The interesting thing is that high-school students were using this elementary school parking lot as a staging area for participating in protests this summer, and working in the orchard I was simply ignored. I live in an area of “affluence and privilege”, and it is amazing that if you are engaged in ag labor (bagging), no one disturbs your work to question in the middle of the protests why an old man is sticking Ziplock bags on a bunch of trees.
The unfortunate thing is that the coddling moth just ravaged that crop, even getting into the bags – I will have to investigate a better technique of sealing the stem closure and also training my fellow volunteers. The left pretty big gaps, but some of my bags got loose around the stem and let the moth in.
Up in Door County between two bodies of water, Green Bay and Lake Michigan, our tart-cherry region had a very thin crop – a big disappointment to the many commercial producers along with the neighbor where we go for pick-your-own. My orchard, however, not the biggest crop of Mt Royal plums we ever had, but I picked about 30 gallons (maybe 200 pounds?) from 3 trees and stuffed two freezer compartments with them. It was a little hard timing the harvest because of the heavy brown rot that claimed about a third of the harvest. Yes, yes, I am spraying these trees, just haven’t found the right spray plan to control this.

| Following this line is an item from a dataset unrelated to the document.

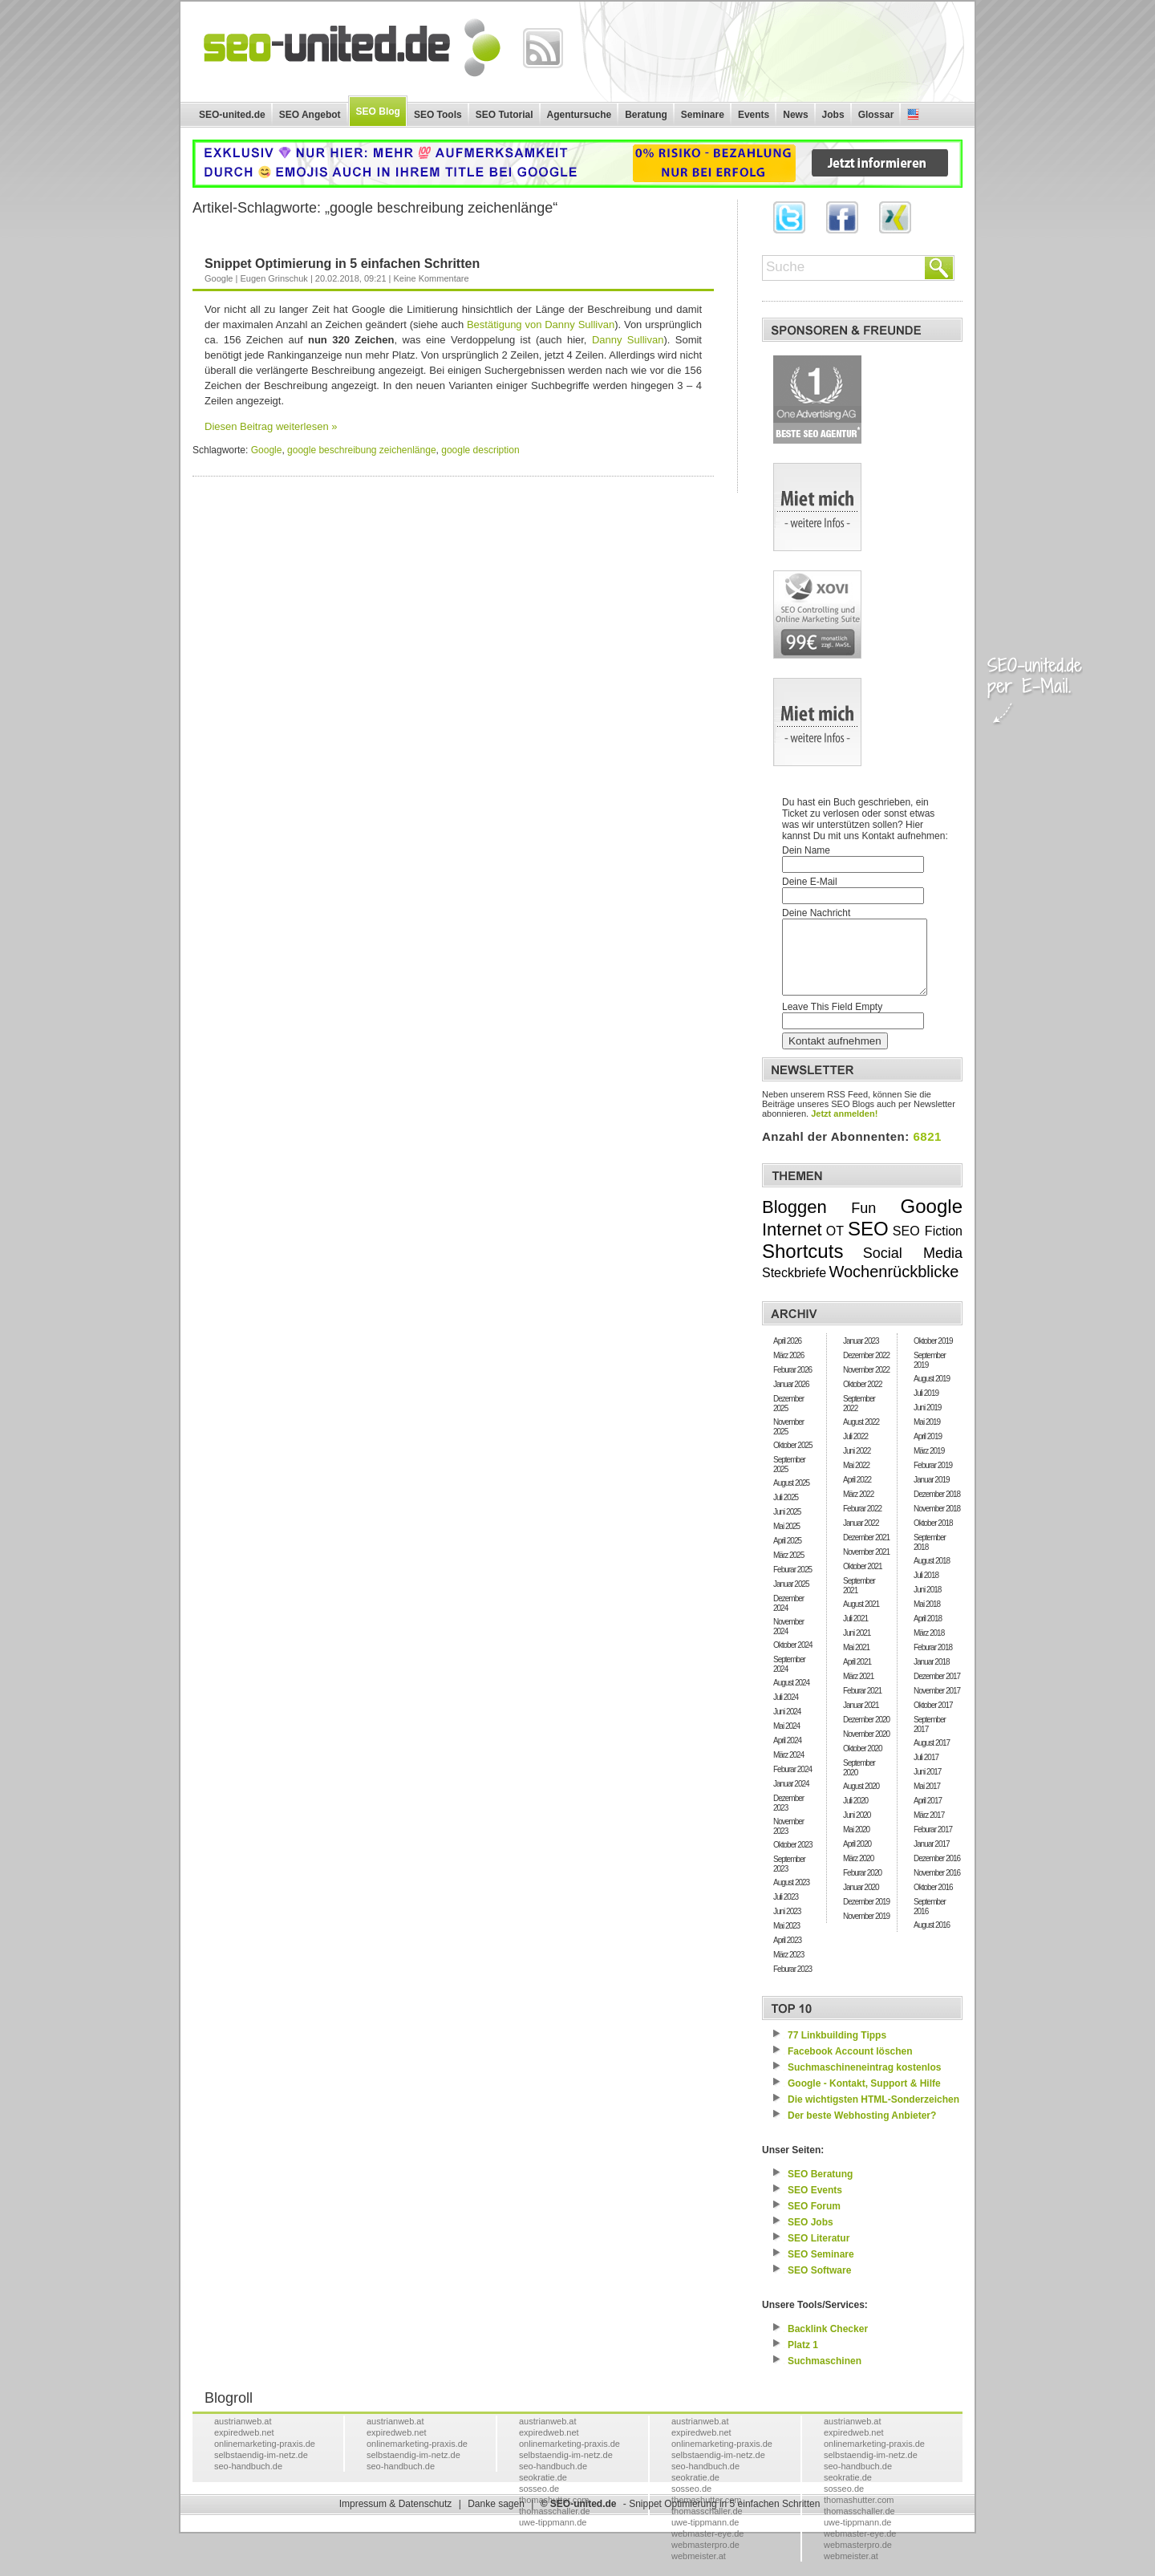  I want to click on SEO-united.de, so click(232, 114).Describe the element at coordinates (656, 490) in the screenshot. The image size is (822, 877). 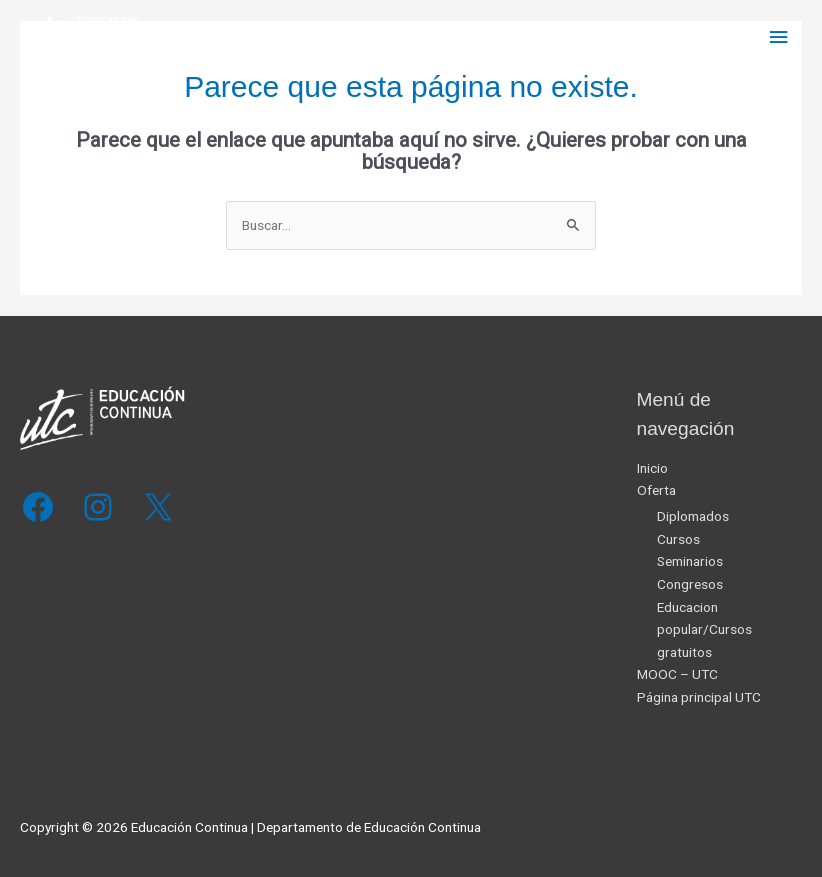
I see `Oferta` at that location.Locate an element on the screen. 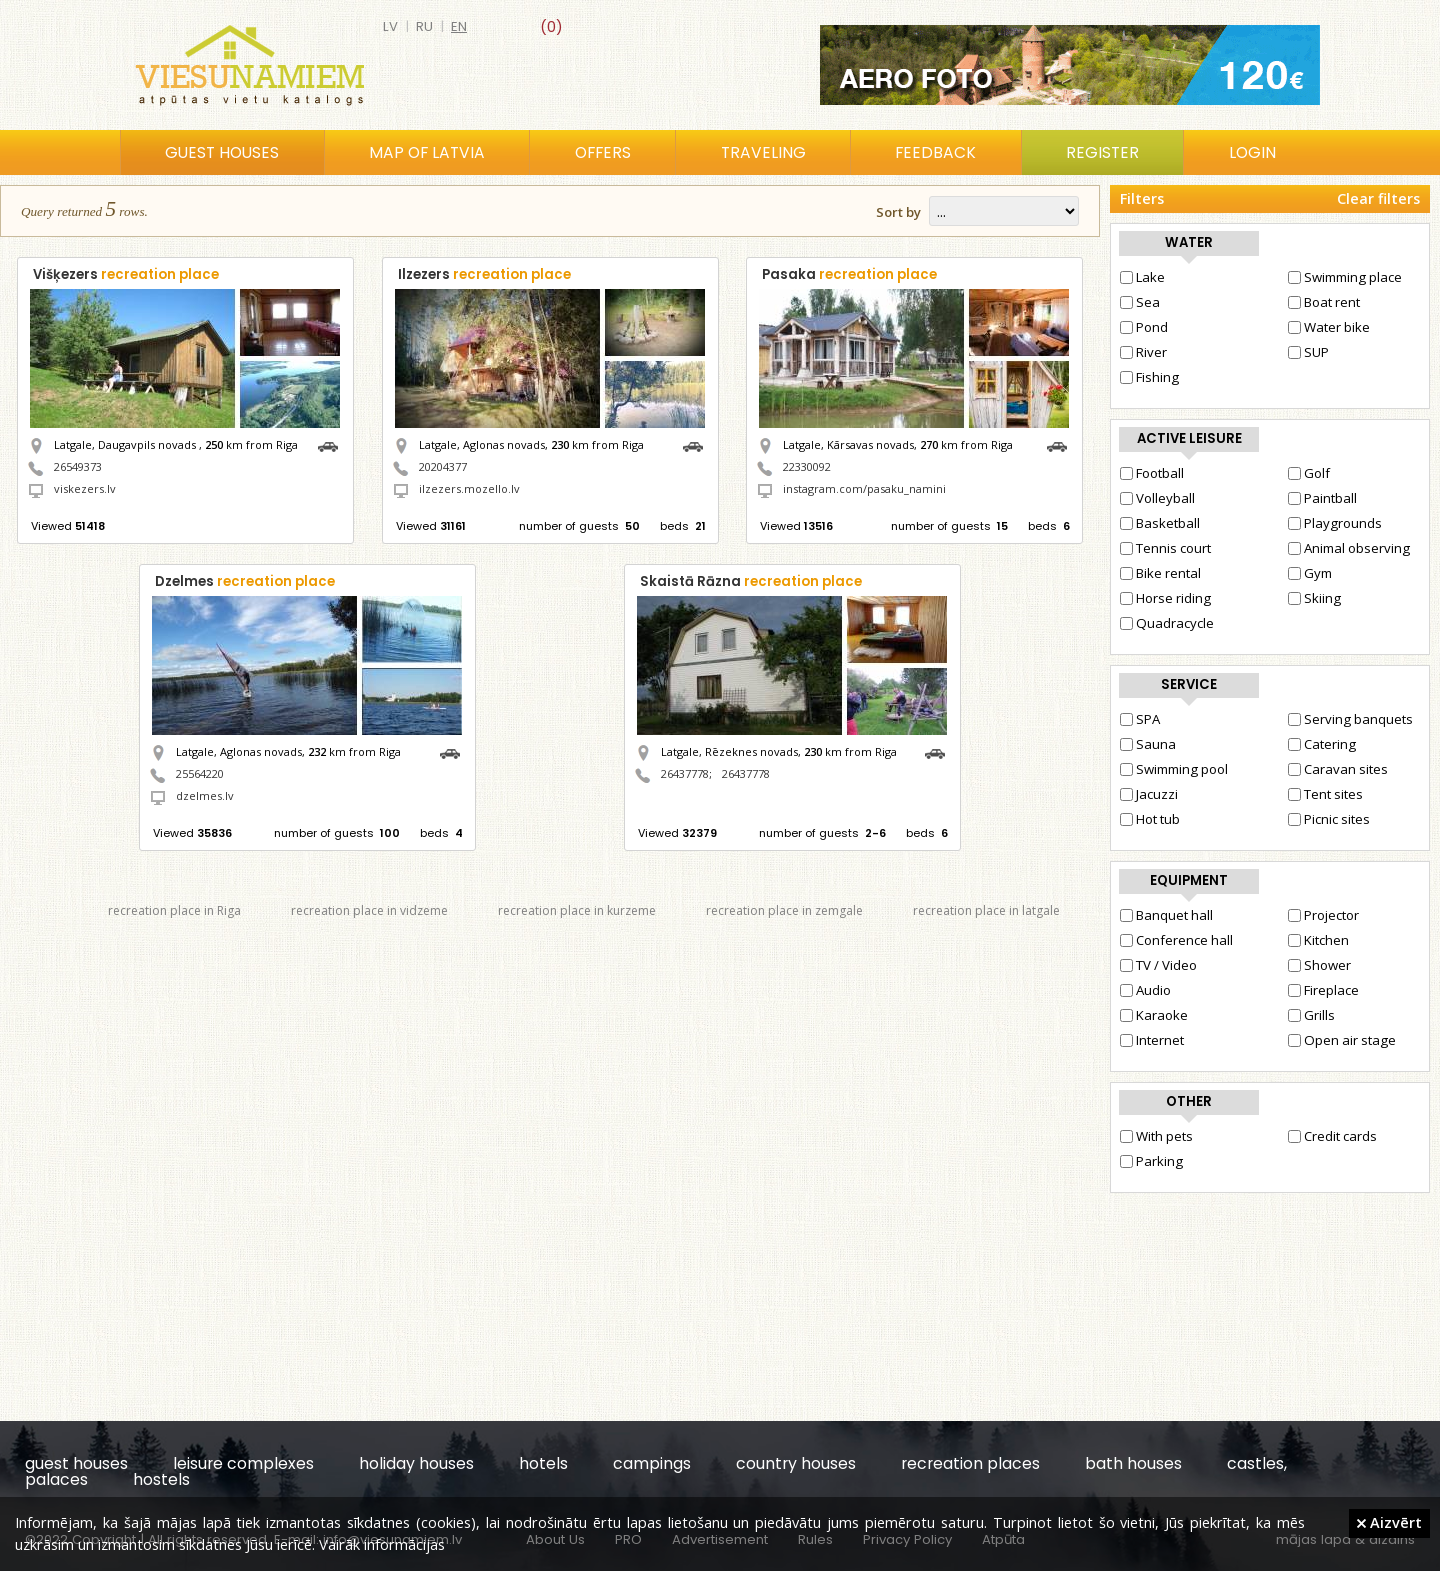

Looks to be not an insane bumper crop like 2018, but the Door County apple harvest looks strong, apart from my Honey Gold that is all scabby and with a succession of wet summers, my pruning, spraying and orchard hygiene plan of raking leaves and burying grounder apples just isn’t turning the corner there, either.
Our local University of Wisconsin Extension office, which is staffed by the producer where we pick cherries, was warning people of coddling moth all summer long, but that wasn’t a problem by me. He didn’t think the maggot fly pressure was that high, but the maggot fly was getting past my spray program, especially of the early-season Duchess of Oldenburg apples.
I worry about next season because the carbaryl, and old standby of insect control, is removed from Sevin and replaced by some sort of pyrethroid agent, and Ortho Flower Fruit and Vegetable Insect Killer Concentrate, my source of the neo-nicotinoid Acetamiprid has been pulled from the market and the stocks of this have run out.
I read the label on New Sevin, claiming effectiveness against Curculio, Moth and Apple Fly. It isn’t “curative” in the way the neo-nicotinoids or Imidan is, but the label says it has “residual activity” for 4 weeks. On my hobby orchard, I can’t be spraying every week.
Maybe the powers that be who decide on what sort of fruit tree-labeled insecticides home gardeners are allowed to use deemed to let us pome-fruit peons something that is safe and effective? I do worry about the mite flareup potential and have been warned away from relying on pyrethroid-family because they are as broad-spectrum as the label brags about?.